Career & Practice

No Tricks, All Treats: This legal team provides kids with Halloween costumes

Hesterberg Law Firm

Tanner Hesterberg, left, with Rhealyn Moore and Megan Williams. The Pikeville, Kentucky, criminal defense lawyer and his legal assistants are organizing a Halloween costume drive for children in need.

Tanner Hesterberg, a solo practitioner in Pikeville, Kentucky, wants to make sure that local children in need can dress up for Halloween. He came up with the idea of helping connect children with costumes last year, when he noticed that some of the children in his community couldn’t afford to dress up.

“That broke my heart. It’s a really big deal for a kid to be able to dress up as their favorite superhero or cartoon character on Halloween,” says Hesterberg, who specializes in criminal defense cases.

For the last month, he and two legal assistants from his office have been fundraising for costumes for children in Floyd County, Kentucky, where Hesterberg lives. It is in Eastern Kentucky and part of the Cumberland Plateau of the Appalachian Mountain range.

They plan to deliver about 300 Halloween outfits to students at 10 elementary, middle and high schools whose families wouldn’t otherwise be able to afford them.

That includes about 40 Spider-Man costumes, along with several Ghostfaces from the movie Scream, a Lorax and four or five Wednesday Addams costumes. Another popular costume is Glinda, or Galinda, from the movie Wicked, says Hesterberg, 35.

“Surprisingly, nobody wanted to dress up as a lawyer,” he says.

As Halloween approached this year, he talked over the logistics of a costume drive with his legal assistants, Rhealyn Moore and Megan Williams. He says they jumped on the idea. They asked school administrators to identify children in challenging financial situations and write down a list of the costumes they wanted, along with their sizes.

Then, the three set up an Amazon registry with specific costume requests and shared the information on social media. Hesterberg emphasizes that neither he nor his staff know the identities of the children for whom the costumes are being purchased.

The community response, Moore says, has been “incredible and beyond anything we ever expected.”

“Once we shared our idea and our Amazon registry, people really showed up,” she says. “It was clear this effort touched some hearts.”

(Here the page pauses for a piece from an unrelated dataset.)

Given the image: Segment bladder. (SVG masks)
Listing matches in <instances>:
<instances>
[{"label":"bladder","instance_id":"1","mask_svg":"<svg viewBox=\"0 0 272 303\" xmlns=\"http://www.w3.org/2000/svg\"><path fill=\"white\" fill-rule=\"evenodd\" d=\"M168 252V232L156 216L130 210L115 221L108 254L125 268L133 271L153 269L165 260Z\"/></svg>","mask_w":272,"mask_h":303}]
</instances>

“There will not be a child on that list who goes without a Halloween costume this year, I promise you that,” Hesterberg says. He says his firm will purchase anything on the registry that is not bought.

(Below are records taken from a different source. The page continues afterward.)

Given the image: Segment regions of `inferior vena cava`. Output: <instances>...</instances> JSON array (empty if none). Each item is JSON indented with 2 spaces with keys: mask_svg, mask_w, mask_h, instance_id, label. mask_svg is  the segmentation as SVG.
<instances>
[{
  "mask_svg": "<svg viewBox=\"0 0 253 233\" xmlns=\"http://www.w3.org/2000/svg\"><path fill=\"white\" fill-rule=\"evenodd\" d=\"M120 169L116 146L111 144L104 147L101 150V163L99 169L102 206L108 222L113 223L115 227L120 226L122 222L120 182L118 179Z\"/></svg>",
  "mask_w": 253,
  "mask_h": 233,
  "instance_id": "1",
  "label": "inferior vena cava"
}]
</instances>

The costume drive was important to Williams because she’s seen “how hard it can be for every child to have a Halloween costume.”

“I grew up in similar circumstances, and I know how meaningful it can be to have your communities support you,” she says.

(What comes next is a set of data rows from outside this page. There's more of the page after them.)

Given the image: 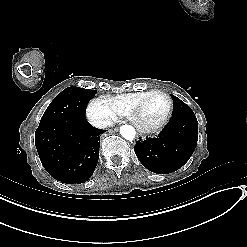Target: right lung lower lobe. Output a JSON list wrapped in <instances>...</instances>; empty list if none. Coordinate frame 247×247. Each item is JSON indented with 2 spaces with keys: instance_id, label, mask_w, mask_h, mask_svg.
<instances>
[{
  "instance_id": "right-lung-lower-lobe-1",
  "label": "right lung lower lobe",
  "mask_w": 247,
  "mask_h": 247,
  "mask_svg": "<svg viewBox=\"0 0 247 247\" xmlns=\"http://www.w3.org/2000/svg\"><path fill=\"white\" fill-rule=\"evenodd\" d=\"M102 132L86 118L39 124L35 145L43 167L62 183H84L92 176L98 163Z\"/></svg>"
}]
</instances>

Angie Martin, the family resource coordinator for John M. Stumbo Elementary, says her school will be receiving 38 costumes from Hesterberg’s team. She feels “blessed to be able to be a part of the program.”

“I’m excited for my kiddos,” Martin says.

Hesterberg adds that he’ll probably dress as an FBI agent for at least one local Halloween event, while Williams, Moore and Hesterberg’s girlfriend will dress as burglars.

They plan to expand the costume drive to more children next Halloween.

“I thank God every day for planting me in Eastern Kentucky, and I wanted to pour blessings back into the community,” Hesterberg says.